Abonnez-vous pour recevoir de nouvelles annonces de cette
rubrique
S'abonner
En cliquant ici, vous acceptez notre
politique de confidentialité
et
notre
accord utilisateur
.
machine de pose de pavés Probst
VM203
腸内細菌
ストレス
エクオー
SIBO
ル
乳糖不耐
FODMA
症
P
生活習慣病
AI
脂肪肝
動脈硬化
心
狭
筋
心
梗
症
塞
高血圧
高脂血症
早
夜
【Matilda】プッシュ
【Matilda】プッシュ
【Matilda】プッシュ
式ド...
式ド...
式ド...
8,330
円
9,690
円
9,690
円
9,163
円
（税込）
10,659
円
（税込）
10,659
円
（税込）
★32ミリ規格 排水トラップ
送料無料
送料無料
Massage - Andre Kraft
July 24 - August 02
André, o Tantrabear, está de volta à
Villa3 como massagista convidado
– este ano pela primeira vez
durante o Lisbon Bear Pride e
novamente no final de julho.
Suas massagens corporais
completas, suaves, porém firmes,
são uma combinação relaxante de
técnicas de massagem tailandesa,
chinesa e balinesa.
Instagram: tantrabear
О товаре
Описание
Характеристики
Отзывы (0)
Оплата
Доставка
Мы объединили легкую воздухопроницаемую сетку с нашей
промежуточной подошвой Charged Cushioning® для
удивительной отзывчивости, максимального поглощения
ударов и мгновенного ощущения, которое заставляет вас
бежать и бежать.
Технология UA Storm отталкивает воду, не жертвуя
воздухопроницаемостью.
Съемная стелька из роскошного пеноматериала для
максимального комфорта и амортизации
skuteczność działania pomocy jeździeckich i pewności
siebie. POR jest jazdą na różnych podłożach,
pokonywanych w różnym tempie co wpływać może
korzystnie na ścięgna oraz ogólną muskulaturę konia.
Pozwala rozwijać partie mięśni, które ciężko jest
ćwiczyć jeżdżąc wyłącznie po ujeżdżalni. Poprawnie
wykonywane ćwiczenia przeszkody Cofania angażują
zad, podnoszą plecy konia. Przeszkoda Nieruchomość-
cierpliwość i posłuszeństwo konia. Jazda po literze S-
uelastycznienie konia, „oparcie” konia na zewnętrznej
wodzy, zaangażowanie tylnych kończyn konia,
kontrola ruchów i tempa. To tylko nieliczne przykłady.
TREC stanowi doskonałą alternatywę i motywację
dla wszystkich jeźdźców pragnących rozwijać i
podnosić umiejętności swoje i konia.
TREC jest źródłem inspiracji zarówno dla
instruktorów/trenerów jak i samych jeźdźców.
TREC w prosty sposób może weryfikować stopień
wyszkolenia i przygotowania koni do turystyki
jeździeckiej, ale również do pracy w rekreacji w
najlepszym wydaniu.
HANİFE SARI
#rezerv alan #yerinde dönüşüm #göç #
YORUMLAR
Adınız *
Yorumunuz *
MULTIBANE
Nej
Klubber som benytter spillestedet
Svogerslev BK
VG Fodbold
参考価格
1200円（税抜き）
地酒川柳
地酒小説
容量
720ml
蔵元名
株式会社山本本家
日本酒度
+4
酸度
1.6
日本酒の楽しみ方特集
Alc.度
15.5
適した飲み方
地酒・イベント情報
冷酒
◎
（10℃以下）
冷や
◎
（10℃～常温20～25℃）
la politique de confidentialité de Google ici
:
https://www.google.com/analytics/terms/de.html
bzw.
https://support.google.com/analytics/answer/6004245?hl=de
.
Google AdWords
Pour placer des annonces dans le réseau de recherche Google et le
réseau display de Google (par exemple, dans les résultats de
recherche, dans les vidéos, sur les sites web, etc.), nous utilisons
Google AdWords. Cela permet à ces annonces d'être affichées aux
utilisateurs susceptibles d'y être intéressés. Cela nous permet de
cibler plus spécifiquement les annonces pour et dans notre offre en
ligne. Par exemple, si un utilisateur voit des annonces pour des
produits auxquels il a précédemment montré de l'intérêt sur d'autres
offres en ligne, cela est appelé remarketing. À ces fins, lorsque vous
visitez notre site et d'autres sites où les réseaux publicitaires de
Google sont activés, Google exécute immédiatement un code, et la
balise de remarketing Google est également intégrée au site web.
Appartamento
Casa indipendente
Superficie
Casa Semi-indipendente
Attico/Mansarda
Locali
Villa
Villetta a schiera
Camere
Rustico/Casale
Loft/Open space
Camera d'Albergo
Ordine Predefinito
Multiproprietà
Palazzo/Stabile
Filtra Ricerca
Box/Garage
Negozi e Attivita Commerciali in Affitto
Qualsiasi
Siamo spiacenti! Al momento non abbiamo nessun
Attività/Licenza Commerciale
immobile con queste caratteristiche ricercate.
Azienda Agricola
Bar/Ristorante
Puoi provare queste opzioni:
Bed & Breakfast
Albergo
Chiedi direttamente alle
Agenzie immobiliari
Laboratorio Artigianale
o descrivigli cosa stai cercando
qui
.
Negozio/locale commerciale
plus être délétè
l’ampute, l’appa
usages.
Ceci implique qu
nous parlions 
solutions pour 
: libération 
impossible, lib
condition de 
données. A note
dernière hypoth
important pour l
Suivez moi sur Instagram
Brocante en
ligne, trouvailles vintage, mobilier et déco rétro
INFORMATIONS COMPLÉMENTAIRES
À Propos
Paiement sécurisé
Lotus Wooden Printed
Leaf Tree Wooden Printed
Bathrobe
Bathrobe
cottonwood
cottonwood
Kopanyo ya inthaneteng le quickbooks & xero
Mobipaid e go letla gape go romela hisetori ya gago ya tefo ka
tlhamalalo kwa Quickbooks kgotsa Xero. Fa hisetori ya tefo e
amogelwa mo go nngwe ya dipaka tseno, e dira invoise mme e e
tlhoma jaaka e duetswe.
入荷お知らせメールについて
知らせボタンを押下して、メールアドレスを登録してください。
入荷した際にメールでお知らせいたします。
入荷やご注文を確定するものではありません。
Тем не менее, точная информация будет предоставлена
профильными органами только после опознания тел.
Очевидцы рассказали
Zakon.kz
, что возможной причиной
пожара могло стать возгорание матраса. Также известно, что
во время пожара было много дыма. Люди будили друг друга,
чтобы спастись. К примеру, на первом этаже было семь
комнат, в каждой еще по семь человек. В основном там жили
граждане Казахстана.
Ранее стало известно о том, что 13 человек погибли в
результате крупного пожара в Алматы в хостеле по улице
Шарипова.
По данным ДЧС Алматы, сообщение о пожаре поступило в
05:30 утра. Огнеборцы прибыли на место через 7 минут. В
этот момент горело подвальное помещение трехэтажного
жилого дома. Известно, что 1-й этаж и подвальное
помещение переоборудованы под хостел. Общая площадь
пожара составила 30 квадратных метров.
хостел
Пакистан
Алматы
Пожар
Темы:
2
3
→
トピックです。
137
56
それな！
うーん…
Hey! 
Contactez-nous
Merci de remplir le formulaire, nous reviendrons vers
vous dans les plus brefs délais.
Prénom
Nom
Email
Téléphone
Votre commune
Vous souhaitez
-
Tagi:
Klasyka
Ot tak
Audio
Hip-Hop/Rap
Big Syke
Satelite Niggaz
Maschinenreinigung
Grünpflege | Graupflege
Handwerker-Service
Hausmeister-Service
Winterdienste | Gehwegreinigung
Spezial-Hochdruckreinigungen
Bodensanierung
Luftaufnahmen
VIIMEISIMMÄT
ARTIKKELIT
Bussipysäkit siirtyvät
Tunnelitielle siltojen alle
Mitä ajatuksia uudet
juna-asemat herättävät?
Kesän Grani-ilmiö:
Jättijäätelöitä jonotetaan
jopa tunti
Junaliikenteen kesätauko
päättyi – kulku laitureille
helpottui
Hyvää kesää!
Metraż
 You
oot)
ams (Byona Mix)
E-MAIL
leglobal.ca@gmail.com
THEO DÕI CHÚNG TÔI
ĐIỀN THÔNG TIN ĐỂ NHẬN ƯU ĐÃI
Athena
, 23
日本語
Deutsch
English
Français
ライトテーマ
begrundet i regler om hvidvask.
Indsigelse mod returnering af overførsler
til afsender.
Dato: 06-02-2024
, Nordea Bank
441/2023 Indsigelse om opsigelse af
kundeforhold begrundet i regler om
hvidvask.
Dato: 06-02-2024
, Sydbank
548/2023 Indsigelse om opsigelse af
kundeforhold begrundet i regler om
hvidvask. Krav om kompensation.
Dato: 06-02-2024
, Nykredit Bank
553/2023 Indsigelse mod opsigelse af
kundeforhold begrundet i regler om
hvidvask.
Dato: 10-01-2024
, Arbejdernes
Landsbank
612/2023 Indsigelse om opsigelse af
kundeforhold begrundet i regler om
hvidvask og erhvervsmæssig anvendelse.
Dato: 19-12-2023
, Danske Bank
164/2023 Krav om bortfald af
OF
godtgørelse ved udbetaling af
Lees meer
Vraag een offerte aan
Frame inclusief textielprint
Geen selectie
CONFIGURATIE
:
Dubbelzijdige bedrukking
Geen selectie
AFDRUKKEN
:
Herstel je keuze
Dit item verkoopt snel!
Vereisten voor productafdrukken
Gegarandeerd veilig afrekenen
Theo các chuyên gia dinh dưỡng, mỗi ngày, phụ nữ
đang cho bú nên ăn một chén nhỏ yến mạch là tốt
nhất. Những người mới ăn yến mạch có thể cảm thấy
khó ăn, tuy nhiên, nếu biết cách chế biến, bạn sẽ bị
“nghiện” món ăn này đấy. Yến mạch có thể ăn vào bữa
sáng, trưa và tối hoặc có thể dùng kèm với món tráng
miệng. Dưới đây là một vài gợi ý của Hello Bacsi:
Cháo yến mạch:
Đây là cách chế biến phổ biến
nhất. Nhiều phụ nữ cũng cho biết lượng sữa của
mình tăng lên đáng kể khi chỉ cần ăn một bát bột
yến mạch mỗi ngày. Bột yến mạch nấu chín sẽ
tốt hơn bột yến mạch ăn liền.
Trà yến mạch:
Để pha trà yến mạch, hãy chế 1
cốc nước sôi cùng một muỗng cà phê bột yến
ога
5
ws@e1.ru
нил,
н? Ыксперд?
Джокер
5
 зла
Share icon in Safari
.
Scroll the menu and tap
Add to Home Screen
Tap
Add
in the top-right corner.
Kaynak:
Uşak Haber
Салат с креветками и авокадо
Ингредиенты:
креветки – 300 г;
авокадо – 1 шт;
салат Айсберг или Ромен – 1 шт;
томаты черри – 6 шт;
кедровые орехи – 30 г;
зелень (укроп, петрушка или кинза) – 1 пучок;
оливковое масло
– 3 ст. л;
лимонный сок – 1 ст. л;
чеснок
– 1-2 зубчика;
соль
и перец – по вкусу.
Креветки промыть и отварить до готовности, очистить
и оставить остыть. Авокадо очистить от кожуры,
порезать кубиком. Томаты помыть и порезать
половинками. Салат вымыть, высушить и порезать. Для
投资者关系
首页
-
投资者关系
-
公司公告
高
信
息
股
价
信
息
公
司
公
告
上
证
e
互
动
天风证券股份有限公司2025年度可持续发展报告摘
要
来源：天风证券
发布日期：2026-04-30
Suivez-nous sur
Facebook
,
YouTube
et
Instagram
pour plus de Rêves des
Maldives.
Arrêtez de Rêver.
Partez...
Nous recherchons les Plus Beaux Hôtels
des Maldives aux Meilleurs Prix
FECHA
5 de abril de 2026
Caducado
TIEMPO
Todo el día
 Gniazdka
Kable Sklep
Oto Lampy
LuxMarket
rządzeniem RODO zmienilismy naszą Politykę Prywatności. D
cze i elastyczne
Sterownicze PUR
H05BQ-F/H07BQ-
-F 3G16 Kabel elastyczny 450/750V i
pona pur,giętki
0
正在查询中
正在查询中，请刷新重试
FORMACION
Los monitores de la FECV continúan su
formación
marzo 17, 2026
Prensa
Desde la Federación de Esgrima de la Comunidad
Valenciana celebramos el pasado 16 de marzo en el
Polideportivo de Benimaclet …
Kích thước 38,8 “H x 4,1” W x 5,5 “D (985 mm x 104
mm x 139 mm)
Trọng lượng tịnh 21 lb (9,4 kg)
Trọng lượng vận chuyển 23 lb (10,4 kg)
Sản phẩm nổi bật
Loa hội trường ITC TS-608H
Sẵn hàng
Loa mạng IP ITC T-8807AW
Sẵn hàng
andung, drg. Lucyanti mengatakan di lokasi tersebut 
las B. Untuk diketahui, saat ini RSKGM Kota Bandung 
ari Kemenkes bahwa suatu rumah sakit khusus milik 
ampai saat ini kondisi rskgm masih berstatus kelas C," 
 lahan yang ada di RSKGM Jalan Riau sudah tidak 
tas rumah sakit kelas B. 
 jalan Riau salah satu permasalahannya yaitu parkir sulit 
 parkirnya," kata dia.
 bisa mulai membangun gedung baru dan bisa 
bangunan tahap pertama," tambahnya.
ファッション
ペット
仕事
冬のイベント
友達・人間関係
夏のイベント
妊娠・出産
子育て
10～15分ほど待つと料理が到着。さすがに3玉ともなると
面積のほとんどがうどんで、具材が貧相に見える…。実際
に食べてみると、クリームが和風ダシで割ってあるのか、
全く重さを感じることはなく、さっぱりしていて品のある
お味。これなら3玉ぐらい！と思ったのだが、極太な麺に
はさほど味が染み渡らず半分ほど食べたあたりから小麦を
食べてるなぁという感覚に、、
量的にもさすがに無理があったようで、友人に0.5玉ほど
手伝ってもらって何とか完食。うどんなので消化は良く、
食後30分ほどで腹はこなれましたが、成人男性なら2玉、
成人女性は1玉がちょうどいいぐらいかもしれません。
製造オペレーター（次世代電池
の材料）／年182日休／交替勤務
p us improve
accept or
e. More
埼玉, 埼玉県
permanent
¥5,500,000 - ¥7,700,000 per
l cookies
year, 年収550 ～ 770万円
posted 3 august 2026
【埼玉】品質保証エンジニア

+ + +

# Task:
Whenever the string "Service" shows up in a line above, copy that line.

# Response to this exercise:
Handwerker-Service
Hausmeister-Service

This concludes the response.